Shore excursions—an integral part of cruising—provide the opportunity to explore most of the places you stop. But those stops are sometimes only a few hours, and seldom more than a day. Virtually all cruise lines organize port tours or excursions that pick you up at the pier, take you around to the locale's high spots, and deliver you back to the pier in time for your sailing. The advantage is the efficient use of your time, plus the knowledge that you probably won't miss any "must" stops.
But these tours can be quite expensive, sometimes as high as $100 a day per person, and too rich for some travelers' budgets. As one reader recently asked, "We are cruising to England. Some of the day trips seem expensive for four of us. Do you know any companies or websites for trips off the ship in Cork, Dublin, Cornwall, and Le Havre?" The short answer is, "No, I don't know of any such companies." But I do know how to avoid outrageous excursion costs.
Do your homework
Before you start your cruise, find out as much as you can about the ports you'll be visiting. Specifically, bone up on the culture, sightseeing attractions, shopping opportunities, and local transportation. Doing your homework before you leave increases your enjoyment of each port and lowers your risk of wasting time and being gouged. Guidebooks are the best resource for this homework.
- What to see. Start with sightseeing-oriented general guidebooks. For the ports you're visiting, you can't miss with the Michelin Green guides to Great Britain, Ireland, and Normandy, but you certainly have lots of other options. Travelers cruising in other areas will find comparably good guides just about everywhere.

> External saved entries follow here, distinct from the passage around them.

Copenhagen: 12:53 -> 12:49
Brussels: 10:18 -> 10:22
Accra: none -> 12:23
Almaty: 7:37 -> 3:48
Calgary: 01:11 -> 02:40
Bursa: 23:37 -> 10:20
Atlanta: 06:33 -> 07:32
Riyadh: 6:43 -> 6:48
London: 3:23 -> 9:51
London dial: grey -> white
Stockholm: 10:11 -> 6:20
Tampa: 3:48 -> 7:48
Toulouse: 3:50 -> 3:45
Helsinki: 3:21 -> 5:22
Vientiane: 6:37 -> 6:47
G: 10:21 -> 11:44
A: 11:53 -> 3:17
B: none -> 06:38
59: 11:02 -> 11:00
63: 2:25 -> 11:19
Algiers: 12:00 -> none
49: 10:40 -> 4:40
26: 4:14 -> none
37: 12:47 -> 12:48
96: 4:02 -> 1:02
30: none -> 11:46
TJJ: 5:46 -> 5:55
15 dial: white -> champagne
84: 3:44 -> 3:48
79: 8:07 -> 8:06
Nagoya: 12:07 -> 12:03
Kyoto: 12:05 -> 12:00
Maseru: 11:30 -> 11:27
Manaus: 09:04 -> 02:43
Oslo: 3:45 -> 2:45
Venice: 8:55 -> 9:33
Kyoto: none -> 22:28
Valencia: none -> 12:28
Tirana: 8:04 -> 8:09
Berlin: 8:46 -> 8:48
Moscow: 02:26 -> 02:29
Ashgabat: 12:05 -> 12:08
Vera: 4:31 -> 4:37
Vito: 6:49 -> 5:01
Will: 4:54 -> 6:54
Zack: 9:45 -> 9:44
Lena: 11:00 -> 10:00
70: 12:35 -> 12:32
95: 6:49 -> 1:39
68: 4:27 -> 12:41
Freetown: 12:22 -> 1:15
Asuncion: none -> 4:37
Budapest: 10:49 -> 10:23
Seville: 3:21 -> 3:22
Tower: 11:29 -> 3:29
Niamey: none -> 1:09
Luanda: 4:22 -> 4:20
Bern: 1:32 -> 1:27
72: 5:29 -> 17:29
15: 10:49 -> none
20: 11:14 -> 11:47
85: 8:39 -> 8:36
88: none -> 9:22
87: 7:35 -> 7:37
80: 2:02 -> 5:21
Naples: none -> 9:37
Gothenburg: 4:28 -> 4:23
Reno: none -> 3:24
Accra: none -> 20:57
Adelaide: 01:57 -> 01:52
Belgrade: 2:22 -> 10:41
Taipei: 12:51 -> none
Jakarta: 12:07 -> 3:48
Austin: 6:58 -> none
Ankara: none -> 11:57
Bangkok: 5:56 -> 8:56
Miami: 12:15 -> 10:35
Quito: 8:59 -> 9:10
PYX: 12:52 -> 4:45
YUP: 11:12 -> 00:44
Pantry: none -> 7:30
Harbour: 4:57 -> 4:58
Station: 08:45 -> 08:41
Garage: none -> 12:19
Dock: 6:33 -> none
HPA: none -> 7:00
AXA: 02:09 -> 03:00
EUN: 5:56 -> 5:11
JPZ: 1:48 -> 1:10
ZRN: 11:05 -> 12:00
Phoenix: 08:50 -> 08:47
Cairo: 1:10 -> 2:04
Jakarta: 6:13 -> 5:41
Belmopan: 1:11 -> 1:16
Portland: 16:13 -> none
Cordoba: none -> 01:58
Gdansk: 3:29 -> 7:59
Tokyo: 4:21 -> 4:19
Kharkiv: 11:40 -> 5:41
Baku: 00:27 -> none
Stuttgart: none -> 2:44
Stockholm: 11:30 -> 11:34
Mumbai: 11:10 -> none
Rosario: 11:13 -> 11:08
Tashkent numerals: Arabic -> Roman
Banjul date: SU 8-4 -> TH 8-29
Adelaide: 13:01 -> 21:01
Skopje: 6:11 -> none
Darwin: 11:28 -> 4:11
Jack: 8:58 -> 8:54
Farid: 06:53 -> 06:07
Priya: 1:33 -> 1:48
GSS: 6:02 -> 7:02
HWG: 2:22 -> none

- How to see it. For details on available tourist services, you'll want to get one or more of the cruise guidebooks that highlight local tour possibilities. Among the best are Frommer's European Cruises and Ports of Call, by Fran Wenograd Golden and Jerry Brown; Cruise Guide to Europe & The Mediterranean, by Kate Poole (Editor); and Berlitz Complete Guide To Cruising & Cruise Ships, by Douglas Ward. Frommer's guide, especially, is good on low-cost alternatives to organized tours. Also, check out the websites for each destination city for additional information.
Your cruise line will almost surely pitch its own shore excursions for each port—in fact, it may well try to pre-sell them as part of your cruise package. My general rule is to avoid them. Unfortunately, my experience is that the cruise lines' shore excursions suffer from four key problems:
- They're usually overpriced compared with your other options.
- They usually waste too much time in assembling and herding tour members around—the overall pace is dictated by the group's slowest members.
- They often spend less time than you'd like at some stops, more at others.
- They make overly long stops at souvenir stores selected for the kickbacks they give rather than the quality of their merchandise.